RECORDS SUPPLIED>
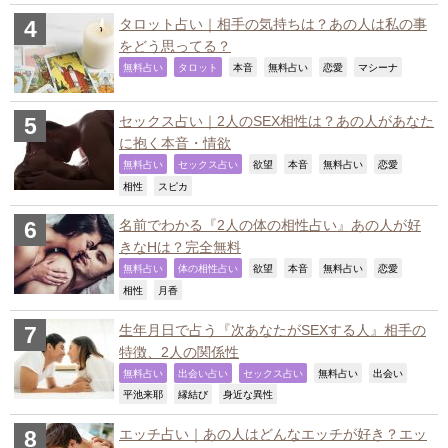
タロット占い｜相手の気持ちは？あの人は私の事
をどう思ってる？
,
,
,
,
,
,
無料占い
タロット
本音
無料占い
恋愛
マシーナ
セックス占い｜2人のSEX相性は？あの人があなた
に抱く本音・情欲
,
,
,
,
,
,
無料占い
セックス占い
欲望
本音
無料占い
恋愛
,
,
相性
スピカ
名前でわかる『2人の体の相性占い』あの人が好
きなHは？完全無料
,
,
,
,
,
,
無料占い
体の相性占い
欲望
本音
無料占い
恋愛
,
,
相性
月香
生年月日で占う『次あなたがSEXする人』相手の
特徴、2人の関係性
,
,
,
,
,
無料占い
出会い占い
セックス占い
無料占い
出会い
,
,
,
平池来耶
縁結び
身近な異性
エッチ占い｜あの人はどんなエッチが好き？エッ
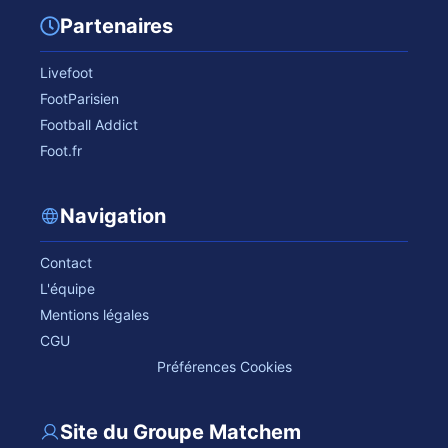
Partenaires
Livefoot
FootParisien
Football Addict
Foot.fr
Navigation
Contact
L'équipe
Mentions légales
CGU
Préférences Cookies
Site du Groupe Matchem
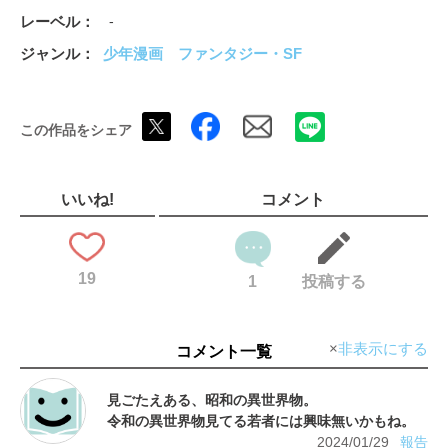
レーベル
-
ジャンル
少年漫画
ファンタジー・SF
この作品をシェア
いいね!
コメント
19
1
投稿する
非表示にする
コメント一覧
見ごたえある、昭和の異世界物。
2024/01/29
報告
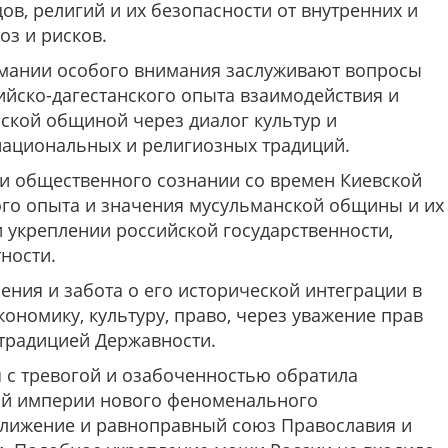
ов, религий и их безопасности от внутренних и
оз и рисков.
мании особого внимания заслуживают вопросы
йско-дагестанского опыта взаимодействия и
нской общиной через диалог культур и
ациональных и религиозных традиций.
и общественного сознании со времен Киевской
ого опыта и значения мусульманской общины и их
 укреплении российской государственности,
ности.
ения и забота о его исторической интеграции в
ономику, культуру, право, через уважение прав
 традицией Державности.
я с тревогой и озабоченностью обратила
ой империи нового феноменального
ближение и равноправный союз Православия и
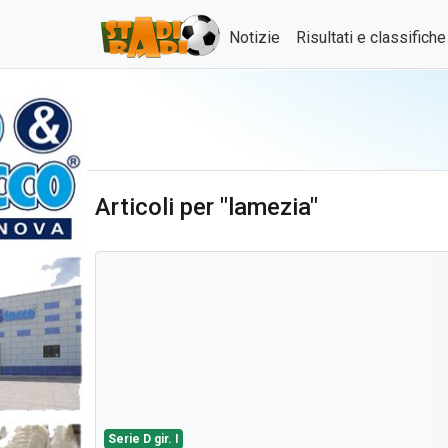
Notizie
Risultati e classifich
Articoli per "lamezia"
Serie D gir. I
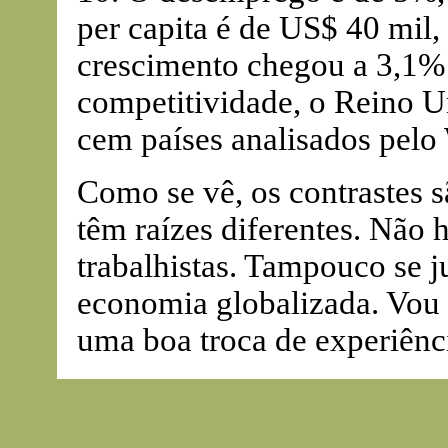
per capita é de US$ 40 mil, 
crescimento chegou a 3,1%
competitividade, o Reino U
cem países analisados pel
Como se vê, os contrastes s
têm raízes diferentes. Não 
trabalhistas. Tampouco se j
economia globalizada. Vou 
uma boa troca de experiênc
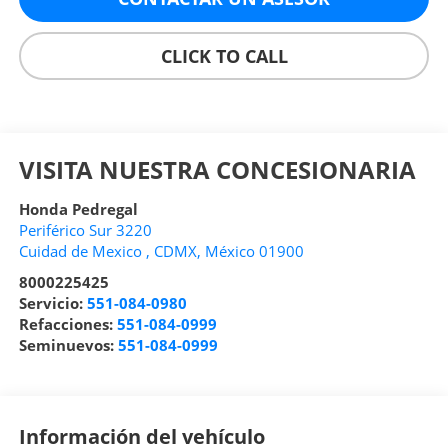
CLICK TO CALL
VISITA NUESTRA CONCESIONARIA
Honda Pedregal
Periférico Sur 3220
Cuidad de Mexico
,
CDMX
, México
01900
8000225425
Servicio:
551-084-0980
Refacciones:
551-084-0999
Seminuevos:
551-084-0999
Información del vehículo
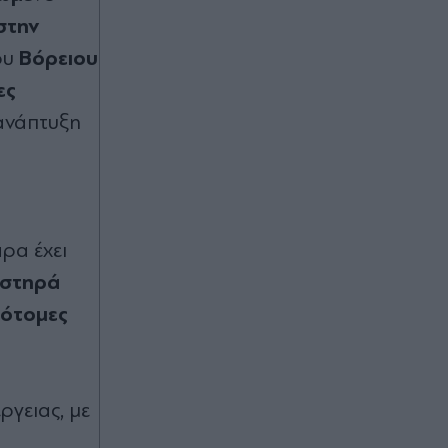
Μαγνησία: "Ακυβέρνητο" φορτηγό
στην
έκοψε στύλο ηλεκτροδότησης και
Βόρειου
ου
έπεσε σε πολυκατοικία - Από θαύμα
δεν υπήρξαν τραυματισμοί
ες
 ανάπτυξη
Πριν 44 λεπτά
Λίβερπουλ: Αποκαλυπτήρια για το
νέο πούλμαν της ομάδας με
συγκινητική αφιέρωση στον Ντιόγκο
Ζότα (Βίντεο)
άρα έχει
Πριν 45 λεπτά
υστηρά
Φωτιά στην Αχλάδια Σητείας:
πότοµες
Κινητοποίηση 40 πυροσβεστών με
11 οχήματα (Βίντεο)
ργειας, µε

YOUR INSTRUCTIONS>
Copy only what lies between the start of the listing above and the line containing "мании особого внимания заслуживают вопросы", inclusive of both ends, exactly as written, and drop the pictures.

ANSWER TO THE EXERCISE>
タロット占い｜相手の気持ちは？あの人は私の事
をどう思ってる？
,
,
,
,
,
,
無料占い
タロット
本音
無料占い
恋愛
マシーナ
セックス占い｜2人のSEX相性は？あの人があなた
に抱く本音・情欲
,
,
,
,
,
,
無料占い
セックス占い
欲望
本音
無料占い
恋愛
,
,
相性
スピカ
名前でわかる『2人の体の相性占い』あの人が好
きなHは？完全無料
,
,
,
,
,
,
無料占い
体の相性占い
欲望
本音
無料占い
恋愛
,
,
相性
月香
生年月日で占う『次あなたがSEXする人』相手の
特徴、2人の関係性
,
,
,
,
,
無料占い
出会い占い
セックス占い
無料占い
出会い
,
,
,
平池来耶
縁結び
身近な異性
エッチ占い｜あの人はどんなエッチが好き？エッ
Partenaires
Livefoot
FootParisien
Football Addict
Foot.fr
Navigation
Contact
L'équipe
Mentions légales
CGU
Préférences Cookies
Site du Groupe Matchem
レーベル
-
ジャンル
少年漫画
ファンタジー・SF
この作品をシェア
いいね!
コメント
19
1
投稿する
非表示にする
コメント一覧
見ごたえある、昭和の異世界物。
2024/01/29
報告
ов, религий и их безопасности от внутренних и
оз и рисков.
мании особого внимания заслуживают вопросы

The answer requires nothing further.